EXERCISE OBJECTIVE => Leave out the images and repeat every entry below exactly.

EXERCISE MATERIAL =>
━━━
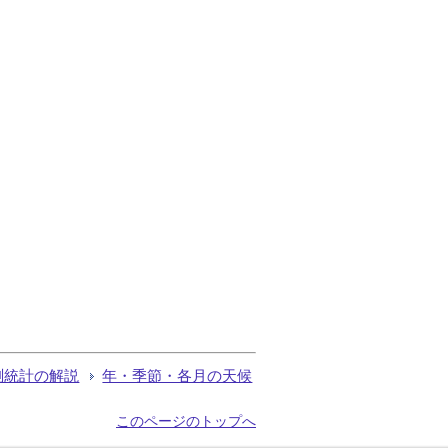
測統計の解説
年・季節・各月の天候
このページのトップへ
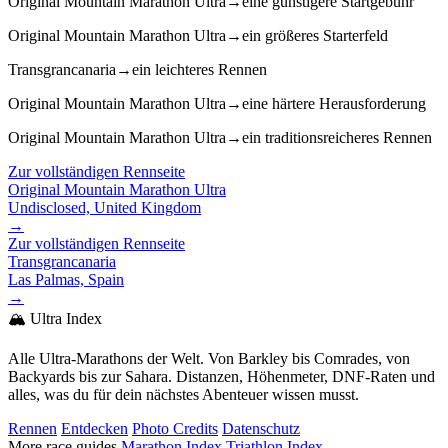
Original Mountain Marathon Ultra
→
eine günstigere Startgebühr
Original Mountain Marathon Ultra
→
ein größeres Starterfeld
Transgrancanaria
→
ein leichteres Rennen
Original Mountain Marathon Ultra
→
eine härtere Herausforderung
Original Mountain Marathon Ultra
→
ein traditionsreicheres Rennen
Zur vollständigen Rennseite
Original Mountain Marathon Ultra
Undisclosed, United Kingdom
→
Zur vollständigen Rennseite
Transgrancanaria
Las Palmas, Spain
→
🏔️ Ultra Index
Alle Ultra-Marathons der Welt. Von Barkley bis Comrades, von
Backyards bis zur Sahara. Distanzen, Höhenmeter, DNF-Raten und
alles, was du für dein nächstes Abenteuer wissen musst.
Rennen
Entdecken
Photo Credits
Datenschutz
More race guides
Marathon Index
Triathlon Index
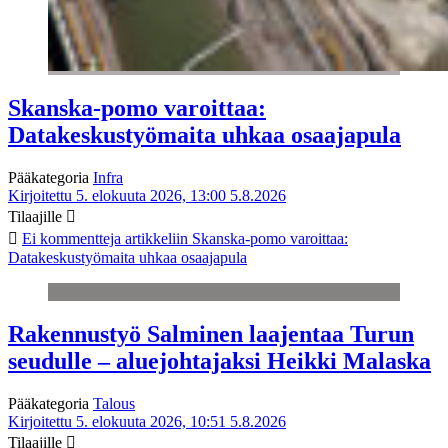
Skanska-pomo varoittaa:
Datakeskustyömaita uhkaa osaajapula
Pääkategoria
Infra
Kirjoitettu 5. elokuuta 2026, 13:00
5.8.2026
Tilaajille
Ei kommentteja
artikkeliin Skanska-pomo varoittaa:
Datakeskustyömaita uhkaa osaajapula
Rakennustyö Salminen laajentaa Turun
seudulle – aluejohtajaksi Heikki Malaska
Pääkategoria
Talous
Kirjoitettu 5. elokuuta 2026, 10:51
5.8.2026
Tilaajille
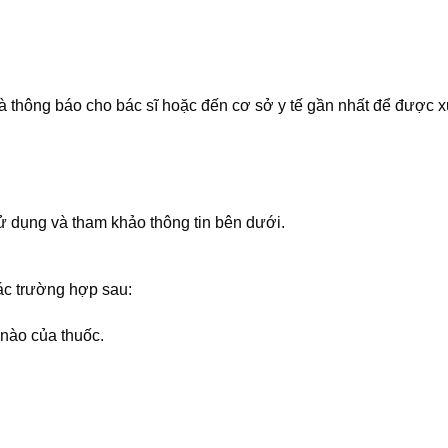
 thông báo cho bác sĩ hoặc đến cơ sở y tế gần nhất để được xử 
 dụng và tham khảo thông tin bên dưới.
ác trường hợp sau:
 nào của thuốc.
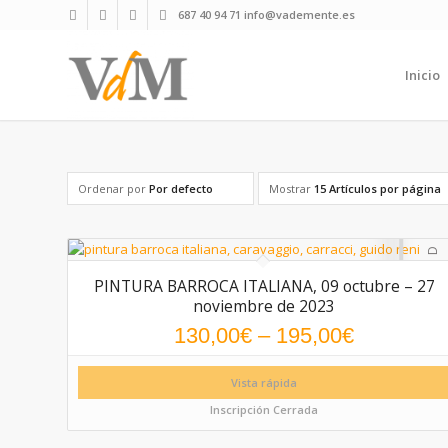
687 40 94 71 info@vademente.es
Inicio
Ordenar por
Por defecto
Mostrar
15 Artículos por página
PINTURA BARROCA ITALIANA, 09 octubre – 27
noviembre de 2023
130,00
€
–
195,00
€
Vista rápida
Inscripción Cerrada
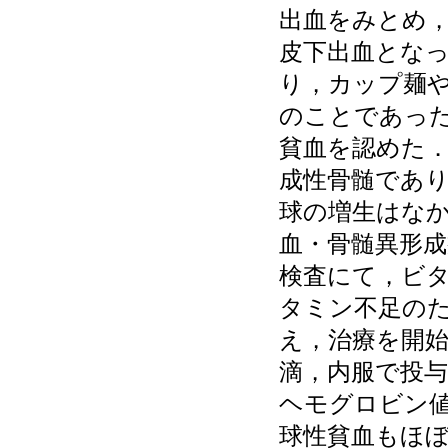
出血をみとめ
皮下出血とな
り，カップ麺
のことであっ
貧血を認めた
成性骨髄であ
球の増生はな
血・骨髄異形
検査にて，ビタ
タミン不足の
え，治療を開
滴，内服で投
ヘモグロビン値
球性貧血もほ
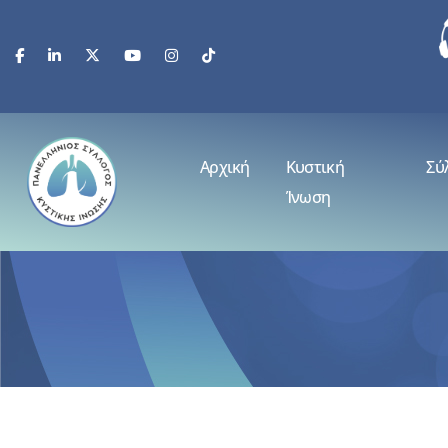
Αρχική
Κυστική
Σύ
Ίνωση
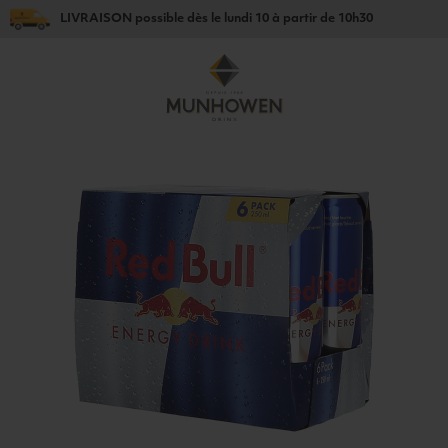
LIVRAISON
possible dès le
lundi 10
à partir de
10h30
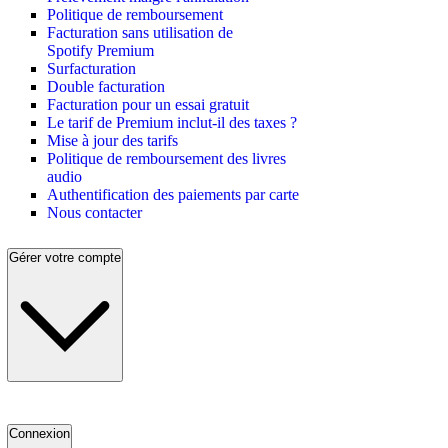
Politique de remboursement
Facturation sans utilisation de
Spotify Premium
Surfacturation
Double facturation
Facturation pour un essai gratuit
Le tarif de Premium inclut-il des taxes ?
Mise à jour des tarifs
Politique de remboursement des livres
audio
Authentification des paiements par carte
Nous contacter
Gérer votre compte
Connexion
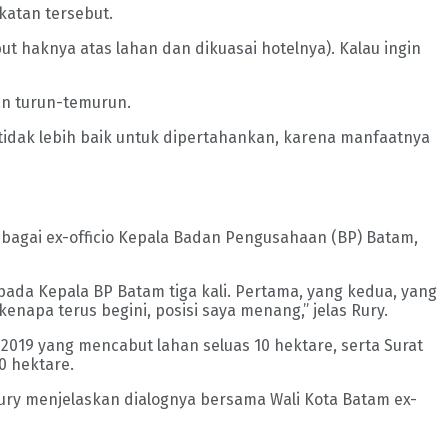
atan tersebut.
t haknya atas lahan dan dikuasai hotelnya). Kalau ingin
an turun-temurun.
, tidak lebih baik untuk dipertahankan, karena manfaatnya
ebagai ex-officio Kepala Badan Pengusahaan (BP) Batam,
da Kepala BP Batam tiga kali. Pertama, yang kedua, yang
kenapa terus begini, posisi saya menang,” jelas Rury.
019 yang mencabut lahan seluas 10 hektare, serta Surat
0 hektare.
Rury menjelaskan dialognya bersama Wali Kota Batam ex-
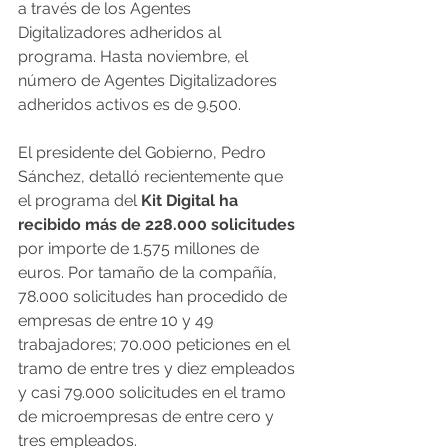
a través de los Agentes 
Digitalizadores adheridos al 
programa. Hasta noviembre, el 
número de Agentes Digitalizadores 
adheridos activos es de 9.500.
El presidente del Gobierno, Pedro 
Sánchez, detalló recientemente que 
el programa del 
Kit Digital ha 
recibido más de 228.000 solicitudes
por importe de 1.575 millones de 
euros. Por tamaño de la compañía, 
78.000 solicitudes han procedido de 
empresas de entre 10 y 49 
trabajadores; 70.000 peticiones en el 
tramo de entre tres y diez empleados 
y casi 79.000 solicitudes en el tramo 
de microempresas de entre cero y 
tres empleados.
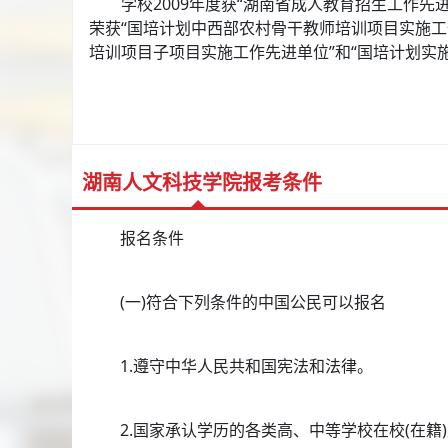
学校2009年度获“湖南省成人教育招生工作先进单
荣获“国培计划中西部农村骨干教师培训项目实施工
培训项目子项目实施工作先进单位”和“国培计划实施
湖南人文科技学院报考条件
报名条件
(一)符合下列条件的中国公民可以报名
1.遵守中华人民共和国宪法和法律。
2.国家承认学历的各类高、中等学校在校(在籍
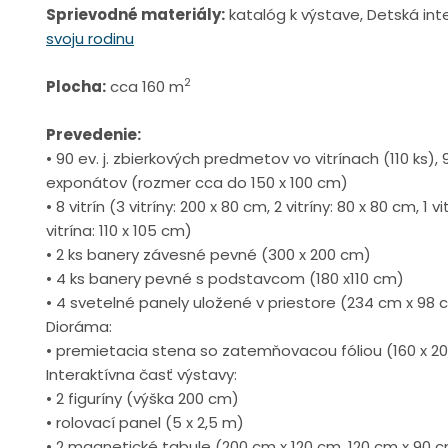
Sprievodné materiály:
katalóg k výstave, Detská int
svoju rodinu
2
Plocha:
cca 160 m
Prevedenie:
• 90 ev. j. zbierkových predmetov vo vitrínach (110 ks)
exponátov (rozmer cca do 150 x 100 cm)
• 8 vitrín (3 vitríny: 200 x 80 cm, 2 vitríny: 80 x 80 cm, 1 vi
vitrína: 110 x 105 cm)
• 2 ks banery závesné pevné (300 x 200 cm)
• 4 ks banery pevné s podstavcom (180 x110 cm)
• 4 svetelné panely uložené v priestore (234 cm x 98 
Dioráma:
• premietacia stena so zatemňovacou fóliou (160 x 20
Interaktívna časť výstavy:
• 2 figuríny (výška 200 cm)
• rolovací panel (5 x 2,5 m)
• 2 magnetické tabule (200 cm x 120 cm, 120 cm x 90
━━━
RESPONSE TO THIS EXERCISE =>
測統計の解説
年・季節・各月の天候
このページのトップへ
Original Mountain Marathon Ultra
→
eine günstigere Startgebühr
Original Mountain Marathon Ultra
→
ein größeres Starterfeld
Transgrancanaria
→
ein leichteres Rennen
Original Mountain Marathon Ultra
→
eine härtere Herausforderung
Original Mountain Marathon Ultra
→
ein traditionsreicheres Rennen
Zur vollständigen Rennseite
Original Mountain Marathon Ultra
Undisclosed, United Kingdom
→
Zur vollständigen Rennseite
Transgrancanaria
Las Palmas, Spain
→
🏔️ Ultra Index
Alle Ultra-Marathons der Welt. Von Barkley bis Comrades, von
Backyards bis zur Sahara. Distanzen, Höhenmeter, DNF-Raten und
alles, was du für dein nächstes Abenteuer wissen musst.
Rennen
Entdecken
Photo Credits
Datenschutz
More race guides
Marathon Index
Triathlon Index
Skanska-pomo varoittaa:
Datakeskustyömaita uhkaa osaajapula
Pääkategoria
Infra
Kirjoitettu 5. elokuuta 2026, 13:00
5.8.2026
Tilaajille
Ei kommentteja
artikkeliin Skanska-pomo varoittaa:
Datakeskustyömaita uhkaa osaajapula
Rakennustyö Salminen laajentaa Turun
seudulle – aluejohtajaksi Heikki Malaska
Pääkategoria
Talous
Kirjoitettu 5. elokuuta 2026, 10:51
5.8.2026
Tilaajille
 thông báo cho bác sĩ hoặc đến cơ sở y tế gần nhất để được xử 
 dụng và tham khảo thông tin bên dưới.
ác trường hợp sau:
 nào của thuốc.
687 40 94 71 info@vademente.es
Inicio
Ordenar por
Por defecto
Mostrar
15 Artículos por página
PINTURA BARROCA ITALIANA, 09 octubre – 27
noviembre de 2023
130,00
€
–
195,00
€
Vista rápida
Inscripción Cerrada
出血をみとめ
皮下出血とな
り，カップ麺
のことであっ
貧血を認めた
成性骨髄であ
球の増生はな
血・骨髄異形
検査にて，ビタ
タミン不足の
え，治療を開
滴，内服で投
ヘモグロビン値
球性貧血もほ
Αρχική
Κυστική
Σύ
Ίνωση
LIVRAISON
possible dès le
lundi 10
à partir de
10h30
Politique de remboursement
Facturation sans utilisation de
Spotify Premium
Surfacturation
Double facturation
Facturation pour un essai gratuit
Le tarif de Premium inclut-il des taxes ?
Mise à jour des tarifs
Politique de remboursement des livres
audio
Authentification des paiements par carte
Nous contacter
Gérer votre compte
Connexion
atan tersebut.
t haknya atas lahan dan dikuasai hotelnya). Kalau ingin
an turun-temurun.
, tidak lebih baik untuk dipertahankan, karena manfaatnya
ebagai ex-officio Kepala Badan Pengusahaan (BP) Batam,
da Kepala BP Batam tiga kali. Pertama, yang kedua, yang
kenapa terus begini, posisi saya menang,” jelas Rury.
019 yang mencabut lahan seluas 10 hektare, serta Surat
0 hektare.
Rury menjelaskan dialognya bersama Wali Kota Batam ex-
a través de los Agentes 
Digitalizadores adheridos al 
programa. Hasta noviembre, el 
número de Agentes Digitalizadores 
adheridos activos es de 9.500.
El presidente del Gobierno, Pedro 
Sánchez, detalló recientemente que 
el programa del 
Kit Digital ha 
recibido más de 228.000 solicitudes
por importe de 1.575 millones de 
euros. Por tamaño de la compañía, 
78.000 solicitudes han procedido de 
empresas de entre 10 y 49 
trabajadores; 70.000 peticiones en el 
tramo de entre tres y diez empleados 
y casi 79.000 solicitudes en el tramo 
de microempresas de entre cero y 
tres empleados.
学校2009年度获“湖南省成人教育招生工作先进单
荣获“国培计划中西部农村骨干教师培训项目实施工
培训项目子项目实施工作先进单位”和“国培计划实施
湖南人文科技学院报考条件
报名条件
(一)符合下列条件的中国公民可以报名
1.遵守中华人民共和国宪法和法律。
2.国家承认学历的各类高、中等学校在校(在籍
Sprievodné materiály:
katalóg k výstave, Detská int
svoju rodinu
2
Plocha:
cca 160 m
Prevedenie:
• 90 ev. j. zbierkových predmetov vo vitrínach (110 ks)
exponátov (rozmer cca do 150 x 100 cm)
• 8 vitrín (3 vitríny: 200 x 80 cm, 2 vitríny: 80 x 80 cm, 1 vi
vitrína: 110 x 105 cm)
• 2 ks banery závesné pevné (300 x 200 cm)
• 4 ks banery pevné s podstavcom (180 x110 cm)
• 4 svetelné panely uložené v priestore (234 cm x 98 
Dioráma:
• premietacia stena so zatemňovacou fóliou (160 x 20
Interaktívna časť výstavy:
• 2 figuríny (výška 200 cm)
• rolovací panel (5 x 2,5 m)
• 2 magnetické tabule (200 cm x 120 cm, 120 cm x 90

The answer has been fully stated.